A Commitment to Relevance

Feeling burned out? Consider a new approach to your career.

Over the holidays I spent an hour in my office with Gerry, a $1.5 million producer and a veteran of 20 years, who was teetering on a classic case of burnout. Wearing my father confessor hat, I listened to a tale of working hard to establish a healthy business, selling that business (changing firms), working hard to get his business up and running again, and coasting toward working half-days as he watched his business slowly move in the wrong direction. He asked, “Have you ever seen this before? I feel like I'm in a career mid-life crisis.”

My answer was yes. Gerry has a lot of company in what I've taken to calling the “veteran advisor breakdown lane.” It is full of advisors who are NOT fully committed to becoming relevant regarding the needs of today's affluent investors. This financial crisis has kicked them in the gut, and many are questioning whether they want to put forth the effort to change.

As you begin 2011, it might be helpful to answer the question I posed to Gerry: “Do you want to be relevant to your affluent clients?” With three young children to put through college, he explained that retirement wasn't an option. He added, “At my age, it would be difficult to meet my current level of income elsewhere — my path of least resistance is to become relevant to my affluent clients and centers of influence.”

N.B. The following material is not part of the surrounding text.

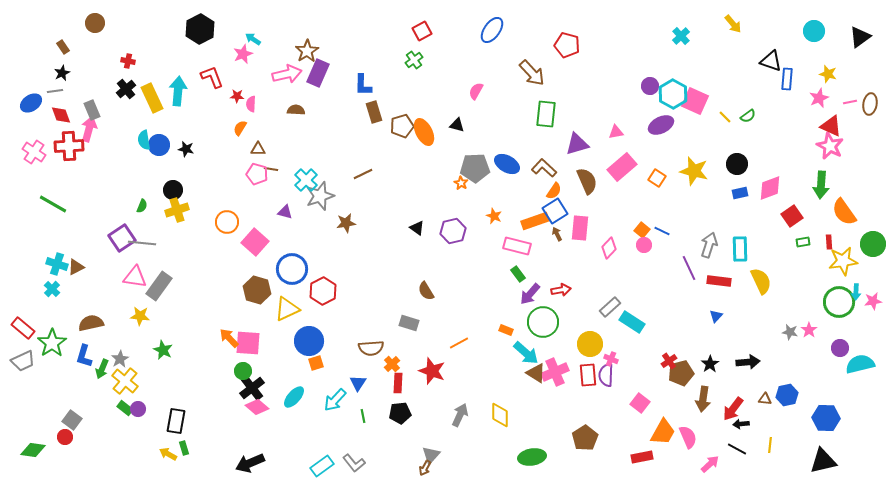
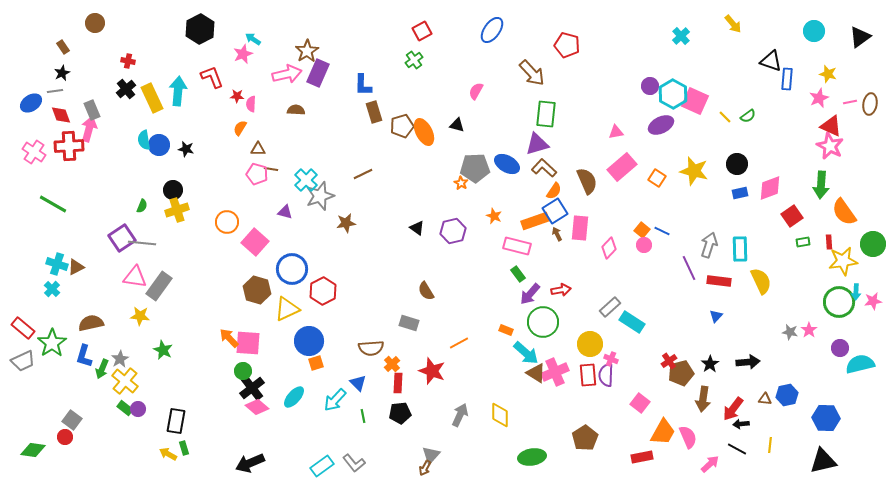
purple triangle at (577, 144): moved 40 px left
blue triangle at (358, 383): rotated 18 degrees counterclockwise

Becoming relevant to today's affluent investor is not just the path of least resistance for every veteran advisor, it is the only path. Let me share a truism that has come from 30 years of performance coaching: your actions over the next 90 days will likely define your upcoming year. Whenever a performance commitment is made, it is imperative to get started with a full head of steam. This creates attitudinal and behavioral patterns that will soon mold into habits. Therefore, what you do during this first quarter of 2011 is critical to your year.

Putting my industry expert cap on, I reminded Gerry that eight of 10 affluent families would switch financial advisors if they encountered a superior alternative, and nine of 10 would entertain the idea of having a professional provide a second opinion on their family's finances — if they encountered a trustworthy professional capable of providing such advice. I also shared the startling fact that only 2 percent of advisors were fully engaged and taking advantage of this opportunity.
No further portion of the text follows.